12 January 2009 | Tanya Goodin
a toothbrush, an iPhone and a Blackberry
I spent a surprise weekend in New York last weekend. Because it was a surprise I hadn't done my usual OCD thing of researching every possible bar, shop and eating venue in advance. Nor had I packed a single guide book. In fact I've never travelled so light, one small overnight bag, my Blackberry and my iPhone
I haven't been to NY for about 10 years and my last visit was punctuated by me referring every five minutes to the Lonely Planet
, Time Out
NY and wrestling in the wind on street corners with an assortment of maps.

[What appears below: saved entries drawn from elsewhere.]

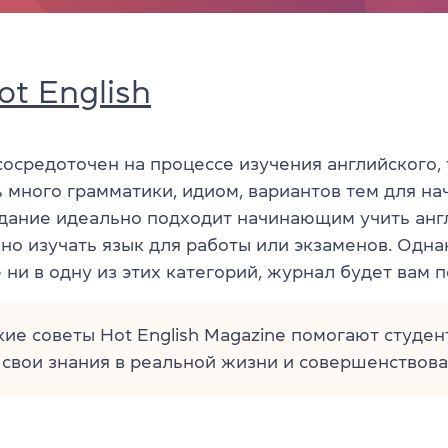
ot English
осредоточен на процессе изучения английского, 
 много грамматики, идиом, вариантов тем для на
здание идеально подходит начинающим учить анг
жно изучать язык для работы или экзаменов. Одна
 ни в одну из этих категорий, журнал будет вам 
ие советы Hot English Magazine помогают студе
свои знания в реальной жизни и совершенствова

Compare the trip this time when, despite pondering several times with my travelling companion
whether we ought to buy a guidebook or map, we managed superbly without either.
The Google Maps
app on my Blackberry saw us from A to B very efficiently and quickly helped us orientate ourselves in the city. One of the first things I did was save our hotel
as a location so we could always find our way back. It also helped in disputes with cab drivers when we were able to show the exact location of each destination. My Blackberry kept me in touch via email with friends in the UK who had only just visited the Big Apple and who emailed us at regular intervals throughout the two days with suggestions on where to eat. And finally my iPhone as usual couldn't be beaten on web browsing and gave us access to Conde Nast Traveller
, Time Out
and endless Google
searches tracking down places of interest. It was a revelation – I won't be buying another guide book again (another death knell for the offline publishing industry).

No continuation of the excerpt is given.